The Woman Of Stone

: Folk-lore And Legends: North American Indian

In one of the niches or recesses formed by a precipice in the cavern

of Kickapoo Creek, which is a tributary of the Wisconsin, there is a

gigantic mass of stone presenting the appearance of a human figure. It

is so sheltered by the overhanging rocks and by the sides of the

recess in which it stands as to assume a dark and gloomy character. Of

the figure the following legend is related:--



Once upon a time
here lived a woman who was called Shenanska, or the

White Buffalo Robe. She was an inhabitant of the prairie, a dweller in

the cabins which stand upon the verge of the hills. She was the pride

of her people, not only for her beauty, which was very great, but for

her goodness. The breath of the summer wind was not milder than the

temper of Shenanska, the face of the sun was not fairer than her

countenance.



At length the tribe was surprised in its encampment on the banks of

the Kickapoo by a numerous band of the fierce Mengwe. Many of them

fell fighting bravely, the greater part of the women and children were

made prisoners, and the others fled to the wilds for safety. It was

the fortune of Shenanska to escape from death or captivity. When the

alarm of the war-whoop reached her ear as she was sleeping in her

lodge with her husband, she had rushed forth with him and gone with

the braves to meet their assailants. When she saw half of the men of

her nation lying dead around, then she fled. She had been wounded in

the battle, but she still succeeded in effecting her escape to the

hills. Weakened by loss of blood, she had not strength enough left to

hunt for a supply of food, and she was near perishing with hunger.



While she lay beneath the shade of a tree there came to her a being

not of this world.



"Shenanska," said he, in a gentle voice, "thou art wounded and hungry,

shall I heal thee and feed thee? Wilt thou return to the lands of thy

tribe and live to be old, a widow and alone, or go now to the land of

departed spirits and join the shade of thy husband? The choice is

thine. If thou wilt live, crippled, and bowed down by wounds and

disease, thou mayest. If it would please thee better to rejoin thy

friends in the country beyond the Great River, say so."

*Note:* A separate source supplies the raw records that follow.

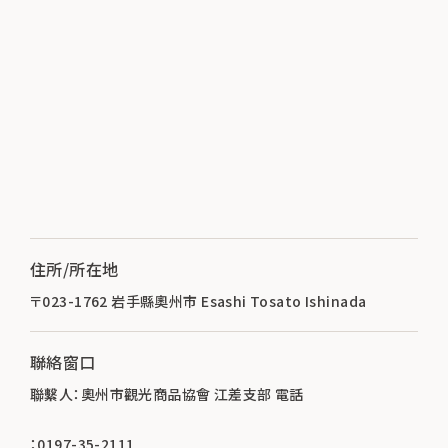
住所/所在地
〒023-1762 岩手縣奧州市 Esashi Tosato Ishinada
聯絡窗口
聯繫人：奧州市觀光商品協會 江差支部 電話
：0197-35-2111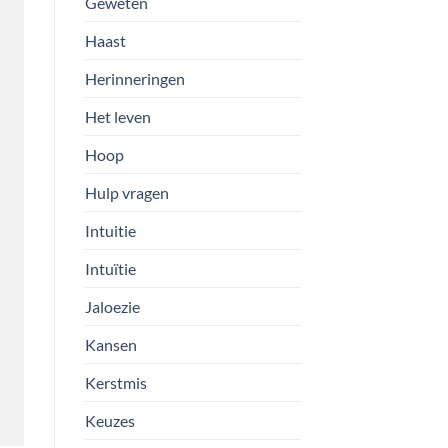
Geweten
Haast
Herinneringen
Het leven
Hoop
Hulp vragen
Intuitie
Intuïtie
Jaloezie
Kansen
Kerstmis
Keuzes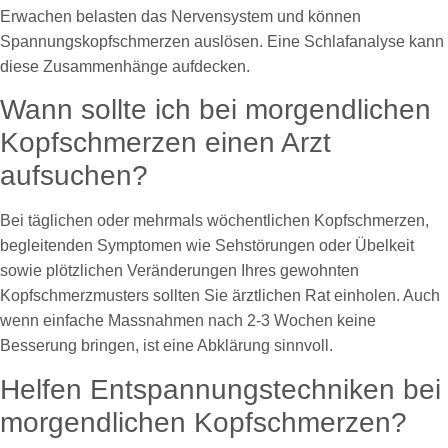
Erwachen belasten das Nervensystem und können
Spannungskopfschmerzen auslösen. Eine Schlafanalyse kann
diese Zusammenhänge aufdecken.
Wann sollte ich bei morgendlichen
Kopfschmerzen einen Arzt
aufsuchen?
Bei täglichen oder mehrmals wöchentlichen Kopfschmerzen,
begleitenden Symptomen wie Sehstörungen oder Übelkeit
sowie plötzlichen Veränderungen Ihres gewohnten
Kopfschmerzmusters sollten Sie ärztlichen Rat einholen. Auch
wenn einfache Massnahmen nach 2-3 Wochen keine
Besserung bringen, ist eine Abklärung sinnvoll.
Helfen Entspannungstechniken bei
morgendlichen Kopfschmerzen?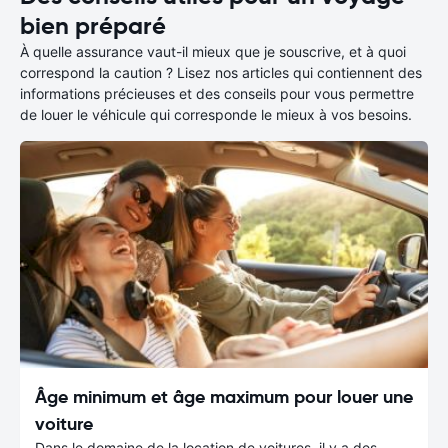
bien préparé
À quelle assurance vaut-il mieux que je souscrive, et à quoi
correspond la caution ? Lisez nos articles qui contiennent des
informations précieuses et des conseils pour vous permettre
de louer le véhicule qui corresponde le mieux à vos besoins.
Âge minimum et âge maximum pour louer une
voiture
Dans le domaine de la location de voitures, il y a des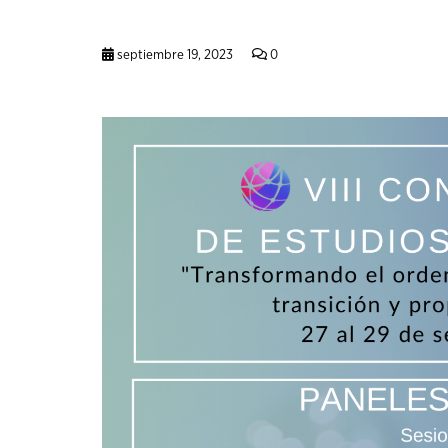
septiembre 19, 2023
0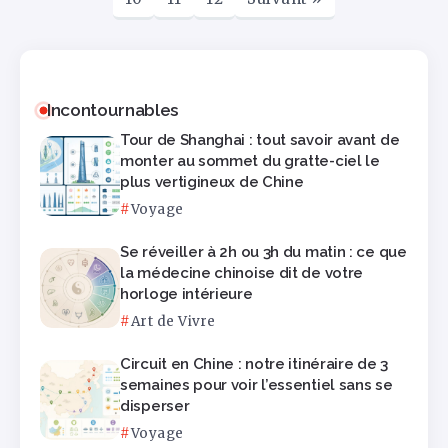
Incontournables
Tour de Shanghai : tout savoir avant de
monter au sommet du gratte-ciel le
plus vertigineux de Chine
Voyage
Se réveiller à 2h ou 3h du matin : ce que
la médecine chinoise dit de votre
horloge intérieure
Art de Vivre
Circuit en Chine : notre itinéraire de 3
semaines pour voir l’essentiel sans se
disperser
Voyage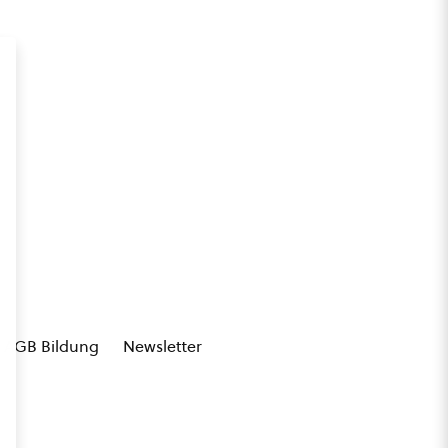
AGB Bildung
Newsletter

Shenanska replied that she wished to die. The spirit took her, and

placed her in one of the recesses of the cavern, overshadowed by

hanging rocks. He then spoke some words in a low voice, and, breathing

on her, she became stone. Determined that a woman so good and

beautiful should not be forgotten by the world, he made her into a

statue, to which he gave the power of killing suddenly any one who

irreverently approached it. For a long time the statue relentlessly

exercised this power. Many an unconscious Indian, venturing too near

to it, fell dead without any perceptible wound. At length, tired of

the havoc the statue made, the guardian spirit took away the power he

had given to it. At this day the statue may be approached with safety,

but the Indians hold it in fear, not intruding rashly upon it, and

when in its presence treating it with great respect.